The appearance of such a person, more divine and more human than any other, and standing in closest unity at once with God and man, is the most significant and hopeful event in human history. This divine quality or this unity with God was not something thrust upon Jesus from above, but it was a definite achievement through the process of moral struggle and self-abnegation.
We could simply stop at MLK’s rejection of Christ as being God Incarnate. His dismissal of us “more orthodox” believers is quite insulting when it is what Scripture emphatically and repeatedly states. Surely, only lunatics believe that a religion means what it teaches! But then we would miss the connection
As I emphasized in boldface above, King’s view is that Jesus bootstrapped himself into becoming God. This is the defining belief of humanism. Just as women simultaneously envy men for their strengths while seeking to usurp them, men seek to turn themselves into gods while rebelling forcefully against God. “You shall be as God,” hissed the serpent.
Christianity to King was a recipe for apotheosis. Use nonviolent tactics, gather followers, use religious-sounding memes and voila, you’re successful like Jesus! And funny thing, it actually worked for him. The source of that success, however, was not God. It was white sentimentalism & black greed.
With the benefit of hindsight, we can see that segregation was the only (or at minimum, the most successful) way for blacks to prosperously live inside the first-world United States. Forcing an end to segregation was an act of cultural sabotage comparable to forcing an end to distinctions between male & female today. Human life is sacred but not interchangeable. Blacks should have accepted the place they were given. Whites should not have played Utopia.

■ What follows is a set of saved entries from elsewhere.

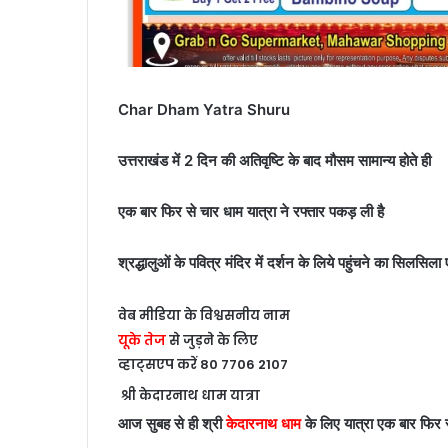
Char Dham Yatra Shuru
उत्तराखंड में 2 दिन की अतिवृष्टि के बाद मौसम सामान्य होते ही
एक बार फिर से चार धाम यात्रा ने रफ्तार पकड़ ली है
श्रद्धालुओं के पवित्र मंदिर में दर्शन के लिये पहुंचने का सिलसिला
वेब मीडिया के विश्वसनीय नाम
यूके तेज
से जुड़ने के लिए
व्हाट्सएप करें 80 7706 2107
श्री केदारनाथ धाम यात्रा
आज सुबह से ही श्री
केदारनाथ धाम
के लिए यात्रा एक बार फिर से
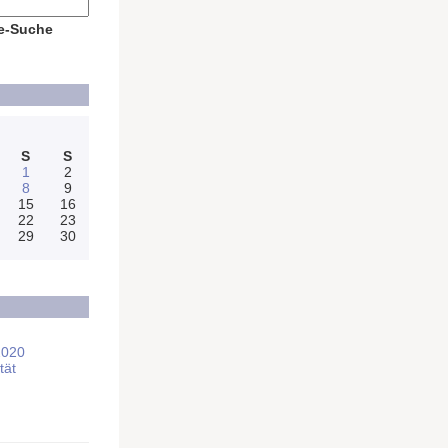
e-Suche
S
S
1
2
8
9
15
16
22
23
29
30
2020
tät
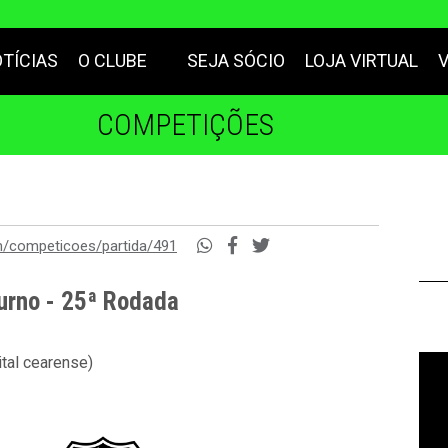
TÍCIAS
O CLUBE
SEJA SÓCIO
LOJA VIRTUAL
COMPETIÇÕES
m/competicoes/partida/491
urno - 25ª Rodada
tal cearense)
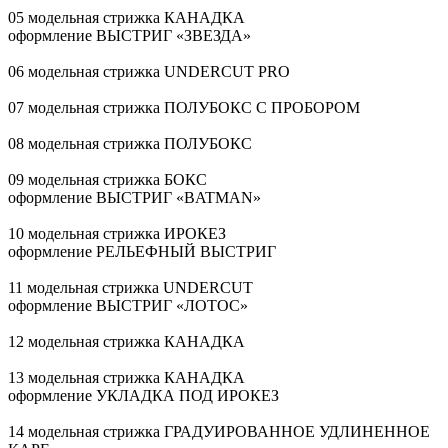
05 модельная стрижка КАНАДКА
оформление ВЫСТРИГ «ЗВЕЗДА»
06 модельная стрижка UNDERCUT PRO
07 модельная стрижка ПОЛУБОКС С ПРОБОРОМ
08 модельная стрижка ПОЛУБОКС
09 модельная стрижка БОКС
оформление ВЫСТРИГ «BATMAN»
10 модельная стрижка ИРОКЕЗ
оформление РЕЛЬЕФНЫЙ ВЫСТРИГ
11 модельная стрижка UNDERCUT
оформление ВЫСТРИГ «ЛОТОС»
12 модельная стрижка КАНАДКА
13 модельная стрижка КАНАДКА
оформление УКЛАДКА ПОД ИРОКЕЗ
14 модельная стрижка ГРАДУИРОВАННОЕ УДЛИНЕННОЕ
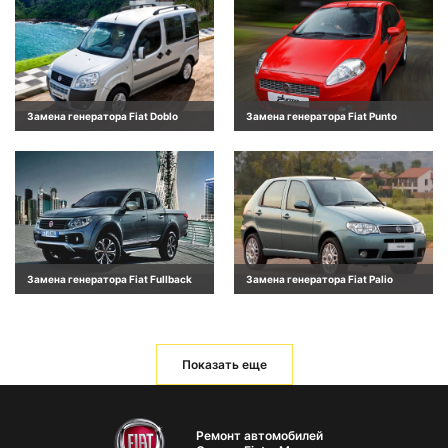
Замена генератора Fiat Doblo
Замена генератора Fiat Punto
Замена генератора Fiat Fullback
Замена генератора Fiat Palio
Показать еще
Ремонт автомобилей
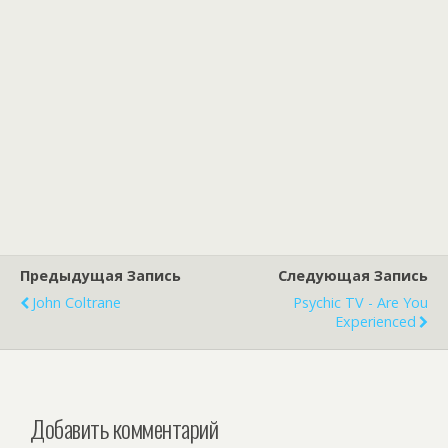
Предыдущая Запись
Следующая Запись
John Coltrane
Psychic TV - Are You
Experienced
Добавить комментарий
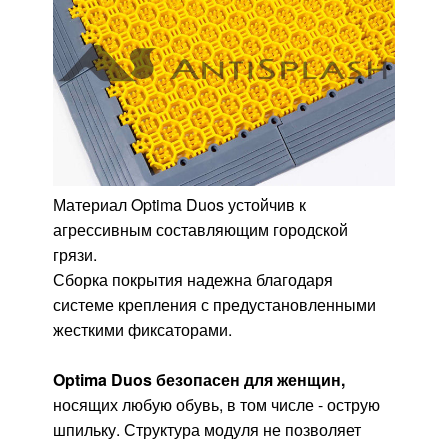
Материал Optima Duos устойчив к
агрессивным составляющим городской
грязи.
Сборка покрытия надежна благодаря
системе крепления с предустановленными
жесткими фиксаторами.
Optima Duos безопасен для женщин,
носящих любую обувь, в том числе - острую
шпильку. Структура модуля не позволяет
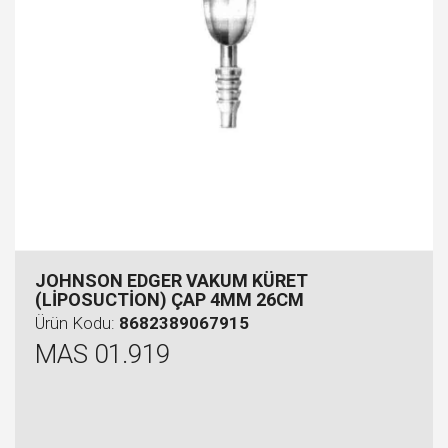
JOHNSON EDGER VAKUM KÜRET
(LİPOSUCTİON) ÇAP 4MM 26CM
Ürün Kodu:
8682389067915
MAS 01.919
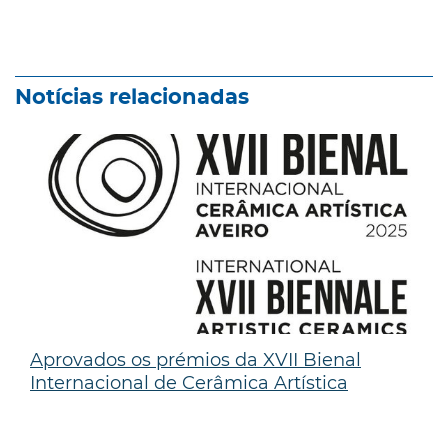
Notícias relacionadas
Aprovados os prémios da XVII Bienal
Internacional de Cerâmica Artística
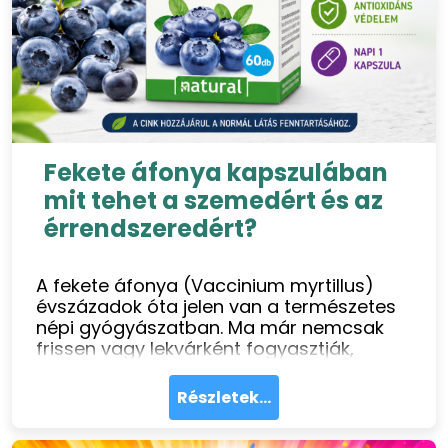
Fekete áfonya kapszulában
mit tehet a szemedért és az
érrendszeredért?
A fekete áfonya (Vaccinium myrtillus)
évszázadok óta jelen van a természetes
népi gyógyászatban. Ma már nemcsak
frissen vagy lekvárként fogyasztják,
hanem koncentrált kivonat formájában,
kapszulában is elérhető így a benne lévő
Részletek...
értékes hatóanyagok kényelmesen,
adagolhatóan bevihetők a szervezetbe.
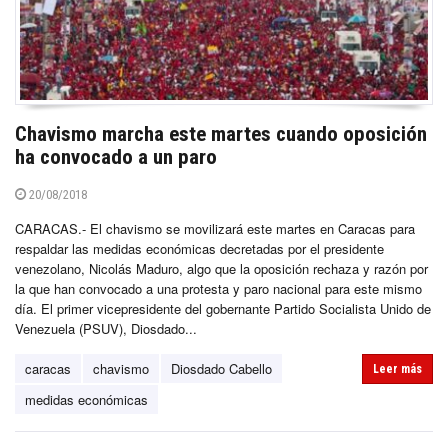
Chavismo marcha este martes cuando oposición
ha convocado a un paro
20/08/2018
CARACAS.- El chavismo se movilizará este martes en Caracas para
respaldar las medidas económicas decretadas por el presidente
venezolano, Nicolás Maduro, algo que la oposición rechaza y razón por
la que han convocado a una protesta y paro nacional para este mismo
día. El primer vicepresidente del gobernante Partido Socialista Unido de
Venezuela (PSUV), Diosdado...
caracas
chavismo
Diosdado Cabello
Leer más
medidas económicas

King was an ordained minister but never a Christian. He sought to use Christianity as a tool with which to shape the world as he wished. Only years after his death did his widow release the documents that proved “Reverend” King was as much a fraud in his later life as in his earlier life.
.Any religion that professes to be concerned about the souls of men and not concerned about the city government that damns the soul, the economic conditions that corrupt the soul, the slum conditions, the social evils that cripple the soul, is a dry, dead, do-nothing religion in need of new blood,. King preached in 1962 to his congregation at Ebenezer Baptist Church in Atlanta.
Yeah nothing to do with personal sin and seeking repentance for God’s mercy. It’s all about not having enough stuff and racism.